Filter out every line below that lacks "Been", and copy the rest.

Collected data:
▶
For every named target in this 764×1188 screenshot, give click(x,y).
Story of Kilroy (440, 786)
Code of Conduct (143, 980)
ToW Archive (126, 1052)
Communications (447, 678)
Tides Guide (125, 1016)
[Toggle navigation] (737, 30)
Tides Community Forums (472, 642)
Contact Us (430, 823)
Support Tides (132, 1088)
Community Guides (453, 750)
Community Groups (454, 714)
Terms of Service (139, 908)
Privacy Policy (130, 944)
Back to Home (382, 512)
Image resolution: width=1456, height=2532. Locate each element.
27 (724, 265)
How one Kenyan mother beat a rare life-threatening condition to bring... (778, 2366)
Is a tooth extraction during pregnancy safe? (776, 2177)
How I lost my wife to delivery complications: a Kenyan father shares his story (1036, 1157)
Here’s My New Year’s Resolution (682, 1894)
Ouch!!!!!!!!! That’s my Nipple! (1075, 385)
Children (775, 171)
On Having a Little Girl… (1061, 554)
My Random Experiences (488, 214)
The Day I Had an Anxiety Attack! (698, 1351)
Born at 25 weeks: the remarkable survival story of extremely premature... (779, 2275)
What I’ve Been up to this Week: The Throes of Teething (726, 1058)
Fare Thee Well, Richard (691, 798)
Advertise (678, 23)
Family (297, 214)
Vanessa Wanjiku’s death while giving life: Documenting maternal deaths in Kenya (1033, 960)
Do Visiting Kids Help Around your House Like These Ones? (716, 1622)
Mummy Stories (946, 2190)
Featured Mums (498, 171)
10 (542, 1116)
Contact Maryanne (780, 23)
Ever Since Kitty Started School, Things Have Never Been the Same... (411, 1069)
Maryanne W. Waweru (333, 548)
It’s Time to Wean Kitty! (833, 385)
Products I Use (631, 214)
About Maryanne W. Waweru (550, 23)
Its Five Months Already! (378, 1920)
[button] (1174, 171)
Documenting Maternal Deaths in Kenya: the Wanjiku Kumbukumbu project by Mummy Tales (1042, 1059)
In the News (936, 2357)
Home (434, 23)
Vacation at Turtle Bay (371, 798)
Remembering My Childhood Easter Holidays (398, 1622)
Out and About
◀
Answer.
What I’ve Been up to this Week: The Throes of Teething (726, 1058)
Ever Since Kitty Started School, Things Have Never Been the Same... (411, 1069)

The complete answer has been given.